START Data segment

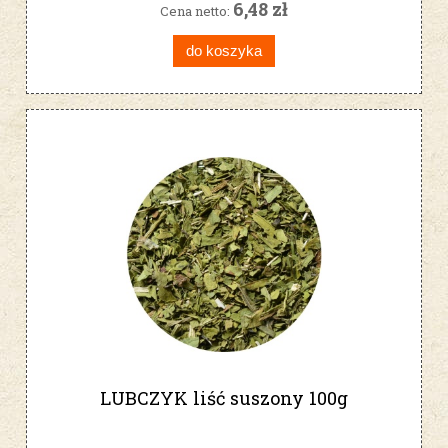
6,48 zł
Cena netto:
do koszyka
LUBCZYK liść suszony 100g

END Data segment

What to produce:
Give back the whole listing exactly; no pictures.

Answer to the exercise:
6,48 zł
Cena netto:
do koszyka
LUBCZYK liść suszony 100g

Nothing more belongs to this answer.